Le juge des référés est juge de l’urgence et de l’évidence, sa décision ne peut en aucun cas porter préjudice au principal. Dès lors, il est incompétent pour connaître d’un litige relatif à la propriété des véhicules litigieux qui est revendiquée par des parties à un contrat de vente à crédit.
Dans cette affaire, deux sociétés ont assigné une autre d’avoir devant le président du tribunal de commerce, statuant en matière de référé aux fins de restitution de trois véhicules ayant fait l’objet d’une vente à crédit. Au soutien de leur action, elles ont exposé que dans le cadre de leurs activités, elles ont acquis à crédit des véhicules auprès de leur partenaire.
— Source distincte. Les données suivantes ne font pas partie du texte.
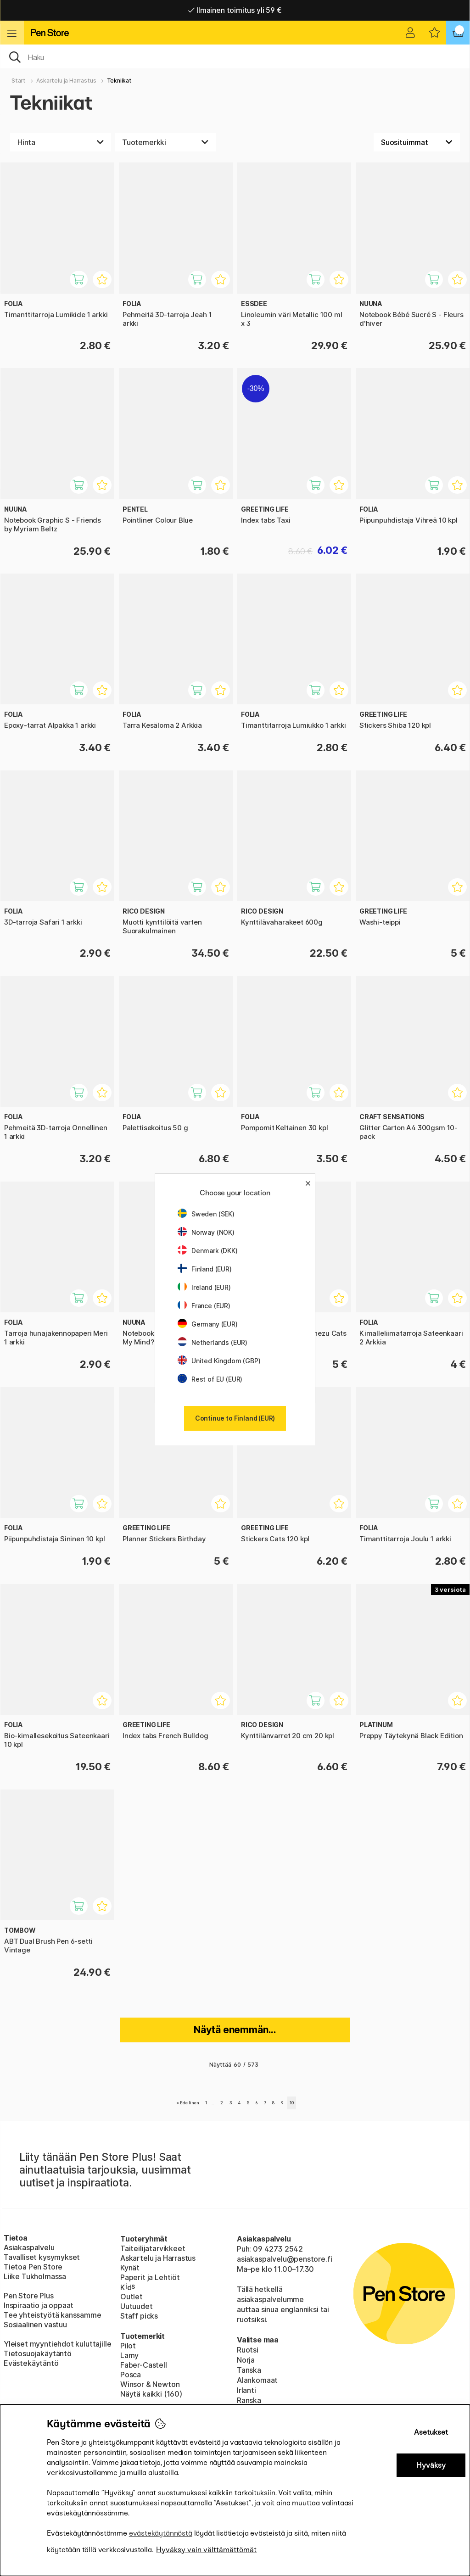 The image size is (470, 2576). I want to click on Start, so click(18, 80).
Toutefois, pour avoir manqué d’honorer une échéance en raison de difficultés conjoncturelles, ladite société leur a servi une mise en demeure et a fait capturer les véhicules litigieux.
Elles ont ajouté que cette dépossession brutale, sans décision de justice, s’assimile à une voie de fait. En réplique, la société défenderesse a soulevé in limine litis l’incompétence du juge des référés au profit du juge du fond pour risque de préjudice au principal.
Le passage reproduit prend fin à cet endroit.